O problema de certas confissões não era o que um homem dizia em voz alta… mas tudo aquilo que ele revelava sem perceber enquanto olhava para uma mulher.
Edward não disse mais nenhuma palavra.
O silêncio entre eles era carregado, denso, quase palpável. Seus olhos azuis, escurecidos pelo desejo, percorreram o corpo dela como se quisessem memorizar cada curva iluminada pela luz baixa do quarto. Os dedos dele subiram devagar pela lateral do vestido dourado, roçando a pele quente por baixo do tecido frio e brilhante. Ele não rasgou, não se apressou em tirá-lo. Queria saborear o momento.
O zíper nas costas deslizou centímetro por centímetro com um som suave e torturante. Dayse sentiu cada movimento como uma carícia lenta. Sua respiração ficou entrecortada, o peito subia e descia visivelmente. Quando o vestido começou a escorregar pelos ombros dela, revelando a pele dourada e macia, Edward soltou um suspiro rouco, quase inaudível.
— Princesa … — murmurou com a voz grave e baixa, como se doesse olhar. — Você não tem ideia do que faz comigo.
O tecido dourado caiu aos pés dela como uma poça de luz líquida. Dayse ficou ali, apenas de calcinha preta rendada e saltos altos, sentindo-se exposta, vulnerável e absurdamente excitada. Seus mamilos endureceram imediatamente com o ar condicionado do quarto. Ela mordeu o lábio inferior, tentando controlar o tremor nas pernas.
Edward deu um passo para trás.
Os olhos dele a devoravam inteira, do pescoço ruborizado até as coxas trêmulas. Um músculo pulsou em sua mandíbula. Ele respirou fundo, como se precisasse de controle.
Então começou a se despir.
Tirou o paletó devagar, jogando-o sobre a poltrona sem tirar os olhos dela. A gravata foi puxada com um movimento firme.

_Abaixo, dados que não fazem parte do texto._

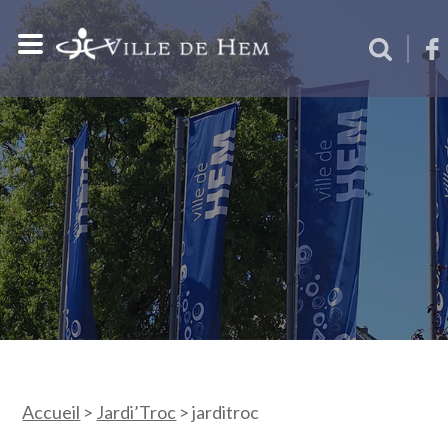
Accueil
>
Jardi’Troc
>
jarditroc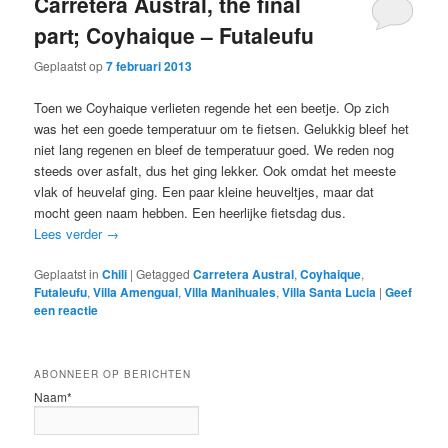
Carretera Austral, the final
part; Coyhaique – Futaleufu
Geplaatst op
7 februari 2013
Toen we Coyhaique verlieten regende het een beetje. Op zich
was het een goede temperatuur om te fietsen. Gelukkig bleef het
niet lang regenen en bleef de temperatuur goed. We reden nog
steeds over asfalt, dus het ging lekker. Ook omdat het meeste
vlak of heuvelaf ging. Een paar kleine heuveltjes, maar dat
mocht geen naam hebben. Een heerlijke fietsdag dus.
Lees verder
→
Geplaatst in
Chili
|
Getagged
Carretera Austral
,
Coyhaique
,
Futaleufu
,
Villa Amengual
,
Villa Manihuales
,
Villa Santa Lucia
|
Geef
een reactie
ABONNEER OP BERICHTEN
Naam*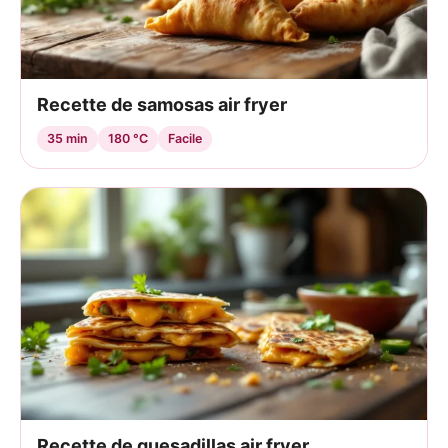
Recette de samosas air fryer
35 min
180 °C
Facile
Recette de quesadillas air fryer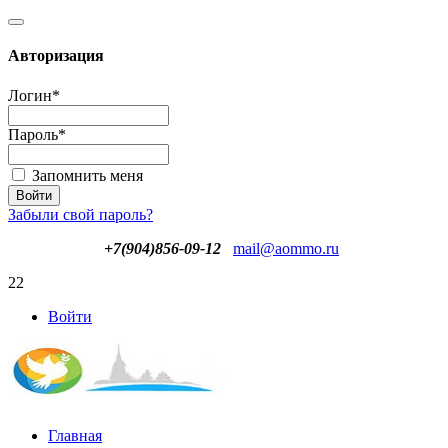
Авторизация
Логин
*
Пароль
*
Запомнить меня
Забыли свой пароль?
+7(904)856-09-12
mail@aommo.ru
22
Войти
Главная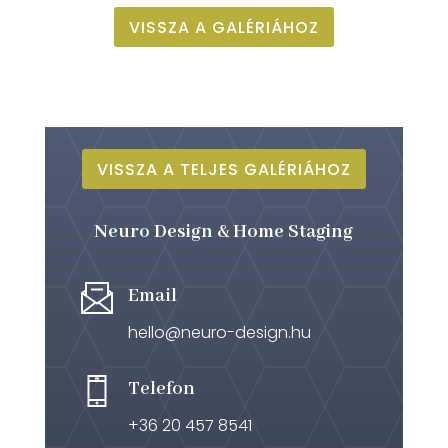
VISSZA A GALÉRIÁHOZ
VISSZA A TELJES GALÉRIÁHOZ
Neuro Design & Home Staging
Email
hello@neuro-design.hu
Telefon
+36 20 457 8541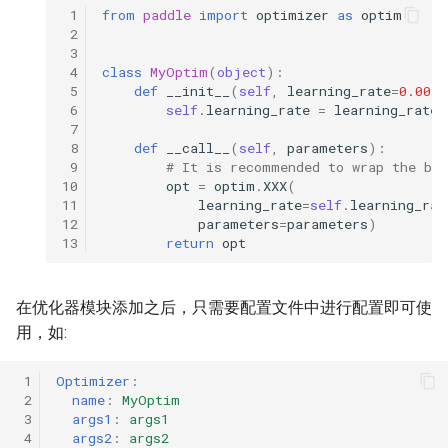
 1
from
paddle
import
optimizer
as
optim
 2
 3
 4
class
MyOptim
(
object
):
 5
def
__init__
(
self
,
learning_rate
=
0.001
,
 6
self
.
learning_rate
=
learning_rate
 7
 8
def
__call__
(
self
,
parameters
):
 9
# It is recommended to wrap the bui
10
opt
=
optim
.
XXX
(
11
learning_rate
=
self
.
learning_rat
12
parameters
=
parameters
)
13
return
opt
在优化器模块添加之后，只需要配置文件中进行配置即可使
用，如:
 1
Optimizer
:
 2
name
:
MyOptim
 3
args1
:
args1
 4
args2
:
args2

Os botões da camisa branca abriram um a um, revelando o peito largo, os músculos definidos do abdômen, a pele bronzeada que brilhava levemente sob a luz.
Dayse não conseguia desviar o olhar. Quando ele abriu o cinto e abaixou a calça, o volume evidente na cueca boxer preta fez o ventre dela contrair de antecipação.
— Edward… — sussurrou com a voz falhando.
Ele tirou a cueca.
O membro grosso e duro saltou livre, latejando, a glande já brilhava com o pré-gozo. Completamente nu, ele era intimidante, alto, forte, todo músculo e desejo cru. E ainda assim, o olhar que ele lançava para ela era quase reverente.
Ele avançou como um predador.
O ritmo aumentou.
As estocadas se tornaram mais rápidas e mais brutais. A cama rangia alto, os gemidos dela se transformaram em gritos curtos e desesperados. Edward segurou os pulsos dela acima da cabeça com uma mão, enquanto a outra apertava o quadril dela enquanto a invadia sem piedade.
Quando o orgasmo dela explodiu, Dayse convulsionou, apertando-o forte por dentro, enquanto o corpo inteiro tremia.
— Edward… eu… ahh! — ela gritou o nome dele como uma prece.
Ele grunhiu, enterrando o rosto no pescoço dela, e gozou logo depois,murmurando contra sua pele:
— Minha… você é minha.
Eles ficaram colados, ofegantes e com os corações batendo descompassados. Mas Edward sorriu contra o pescoço dela, ainda dentro dela e sussurrou:
— Isso foi só o começo, senhorita Whitmore. Eu ainda quero… muito mais.